**WORK INSTRUCTIONS**:
Begin at the line that has "ताज्या बातम्या", stop after the line that has "mostrare un comportamento", and print exactly those lines from the records below, without any pictures.
Start of Block
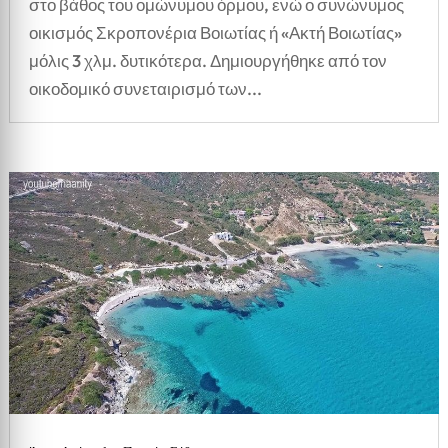
στο βάθος του ομώνυμου όρμου, ενώ ο συνώνυμος
οικισμός Σκροπονέρια Βοιωτίας ή «Ακτή Βοιωτίας»
μόλις 3 χλμ. δυτικότερα. Δημιουργήθηκε από τον
οικοδομικό συνεταιρισμό των...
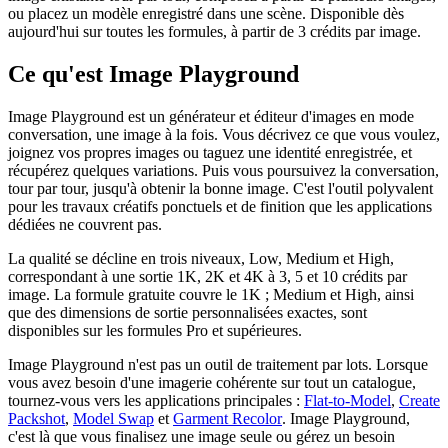
ou placez un modèle enregistré dans une scène. Disponible dès
aujourd'hui sur toutes les formules, à partir de 3 crédits par image.
Ce qu'est Image Playground
Image Playground est un générateur et éditeur d'images en mode
conversation, une image à la fois. Vous décrivez ce que vous voulez,
joignez vos propres images ou taguez une identité enregistrée, et
récupérez quelques variations. Puis vous poursuivez la conversation,
tour par tour, jusqu'à obtenir la bonne image. C'est l'outil polyvalent
pour les travaux créatifs ponctuels et de finition que les applications
dédiées ne couvrent pas.
La qualité se décline en trois niveaux, Low, Medium et High,
correspondant à une sortie 1K, 2K et 4K à 3, 5 et 10 crédits par
image. La formule gratuite couvre le 1K ; Medium et High, ainsi
que des dimensions de sortie personnalisées exactes, sont
disponibles sur les formules Pro et supérieures.
Image Playground n'est pas un outil de traitement par lots. Lorsque
vous avez besoin d'une imagerie cohérente sur tout un catalogue,
tournez-vous vers les applications principales :
Flat-to-Model
,
Create
Packshot
,
Model Swap
et
Garment Recolor
. Image Playground,
c'est là que vous finalisez une image seule ou gérez un besoin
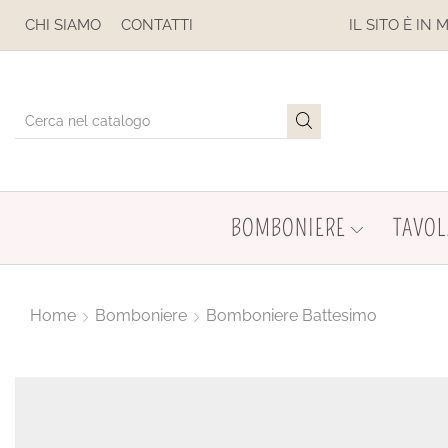
ESE
CHI SIAMO
CONTATTI
IL SITO È IN MANUTENZION
BOMBONIERE
TAVOL
Home
Bomboniere
Bomboniere Battesimo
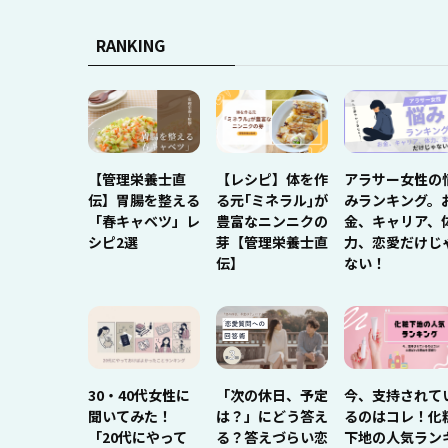
RANKING
【管理栄養士直
【レシピ】体を作
アラサー女性の
伝】胃腸を整える
る元｢ミネラル｣が
みランキング。
「春キャベツ」レ
豊富なニンニクの
金、キャリア、
シピ2選
芽【管理栄養士直
力、恋愛だけじ
伝】
ない！
30・40代女性に
「次の休日、予定
今、支持されて
聞いてみた！
は？」にどう答え
るのはコレ！化
「20代にやって
る？答えづらい恋
下地の人気ラン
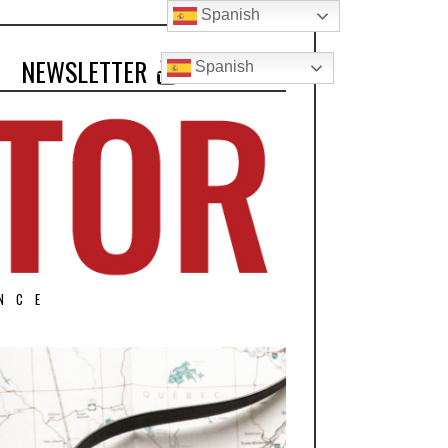
Spanish
NEWSLETTER
Spanish
NCE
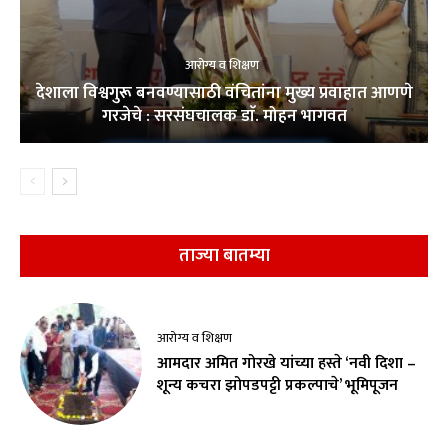
आरोग्य व शिक्षण
देशाला विश्वगुरू बनवण्यासाठी वंचितांना मुख्य प्रवाहात आणणे
गरजेचे : सरसंघचालक डाॅ. मोहन भागवत
ताज्या बातम्या
आरोग्य व शिक्षण
आमदार अमित गोरखे यांच्या हस्ते ‘नवी दिशा –
शून्य कचरा झोपडपट्टी प्रकल्पाचे’ भूमिपूजन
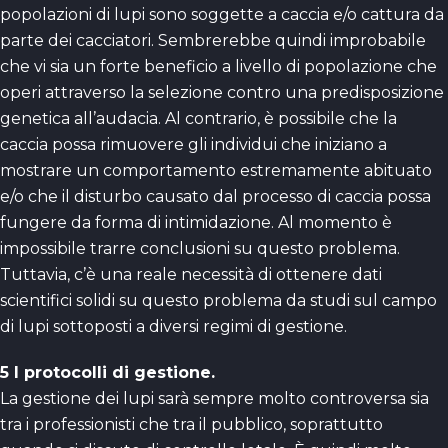
popolazioni di lupi sono soggette a caccia e/o cattura da
parte dei cacciatori. Sembrerebbe quindi improbabile
che vi sia un forte beneficio a livello di popolazione che
operi attraverso la selezione contro una predisposizione
genetica all’audacia. Al contrario, è possibile che la
caccia possa rimuovere gli individui che iniziano a
mostrare un comportamento estremamente abituato
e/o che il disturbo causato dal processo di caccia possa
fungere da forma di intimidazione. Al momento è
impossibile trarre conclusioni su questo problema.
Tuttavia, c’è una reale necessità di ottenere dati
scientifici solidi su questo problema da studi sul campo
di lupi sottoposti a diversi regimi di gestione.
5 I protocolli di gestione.
La gestione dei lupi sarà sempre molto controversa sia
tra i professionisti che tra il pubblico, soprattutto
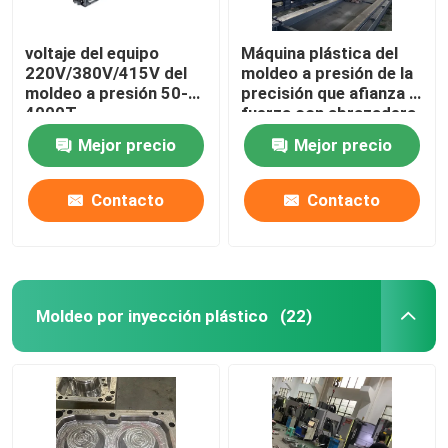
voltaje del equipo
Máquina plástica del
220V/380V/415V del
moldeo a presión de la
moldeo a presión 50-
precisión que afianza la
4000T
fuerza con abrazadera
50-4000T
Mejor precio
Mejor precio
Contacto
Contacto
Moldeo por inyección plástico
(22)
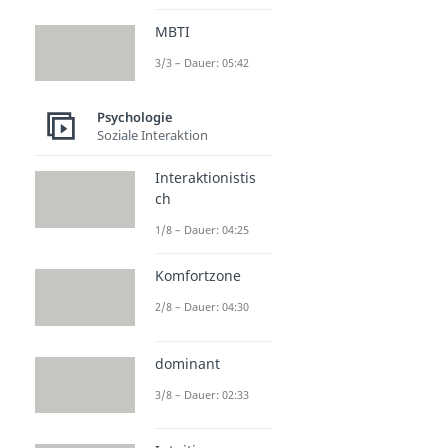
MBTI
3/3 – Dauer: 05:42
Psychologie
Soziale Interaktion
Interaktionistis
ch
1/8 – Dauer: 04:25
Komfortzone
2/8 – Dauer: 04:30
dominant
3/8 – Dauer: 02:33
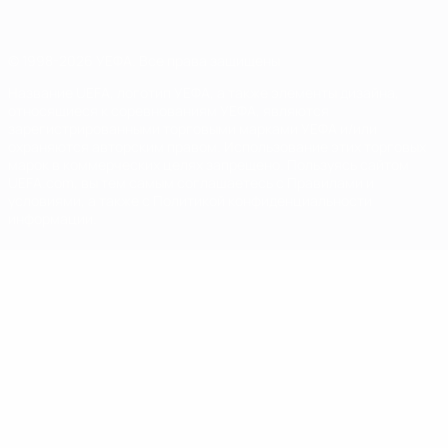
© 1998-2026 УЕФА. Все права защищены
Название UEFA, логотип УЕФА, а также элементы дизайна,
относящиеся к соревнованиям УЕФА, являются
зарегистрированными торговыми марками УЕФА и/или
охраняются авторским правом. Использование этих торговых
марок в коммерческих целях запрещено. Пользуясь сайтом
UEFA.com, вы тем самым соглашаетесь с Правилами и
условиями, а также с Политикой конфиденциальности
информации.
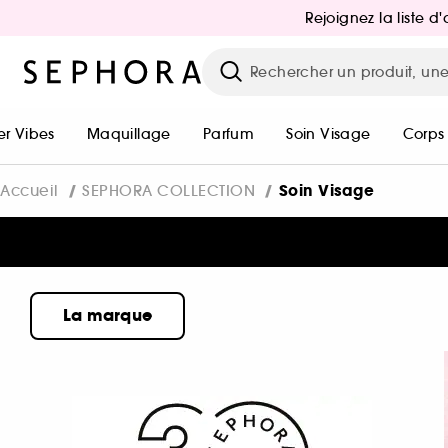
Rejoignez la liste 
r Vibes
Maquillage
Parfum
Soin Visage
Corps
Soin Visage
Accueil
SEPHORA COLLECTION
La marque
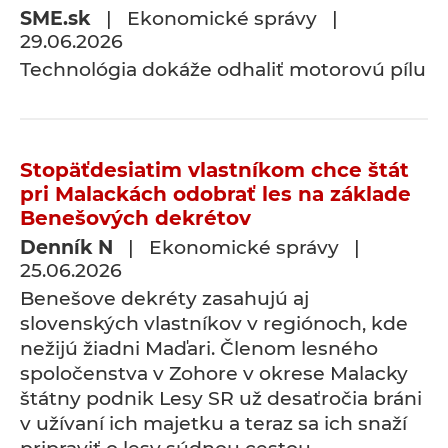
SME.sk
| Ekonomické správy |
29.06.2026
Technológia dokáže odhaliť motorovú pílu
Stopäťdesiatim vlastníkom chce štát
pri Malackách odobrať les na základe
Benešových dekrétov
Denník N
| Ekonomické správy |
25.06.2026
Benešove dekréty zasahujú aj
slovenských vlastníkov v regiónoch, kde
nežijú žiadni Maďari. Členom lesného
spoločenstva v Zohore v okrese Malacky
štátny podnik Lesy SR už desaťročia bráni
v užívaní ich majetku a teraz sa ich snaží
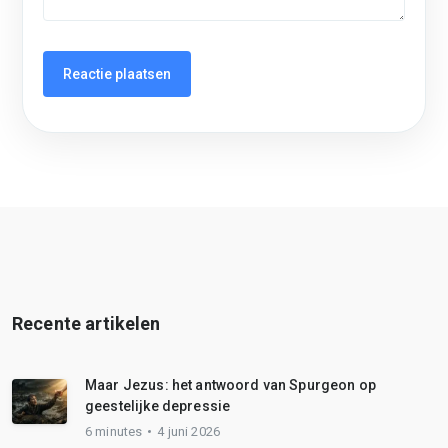
Recente artikelen
Maar Jezus: het antwoord van Spurgeon op
geestelijke depressie
6 minutes
4 juni 2026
End of Block
**OUTPUT OF THE TASK**:
ताज्या बातम्या
आरोग्य व शिक्षण
आमदार अमित गोरखे यांच्या हस्ते ‘नवी दिशा –
शून्य कचरा झोपडपट्टी प्रकल्पाचे’ भूमिपूजन
popolazioni di lupi sono soggette a caccia e/o cattura da
parte dei cacciatori. Sembrerebbe quindi improbabile
che vi sia un forte beneficio a livello di popolazione che
operi attraverso la selezione contro una predisposizione
genetica all’audacia. Al contrario, è possibile che la
caccia possa rimuovere gli individui che iniziano a
mostrare un comportamento estremamente abituato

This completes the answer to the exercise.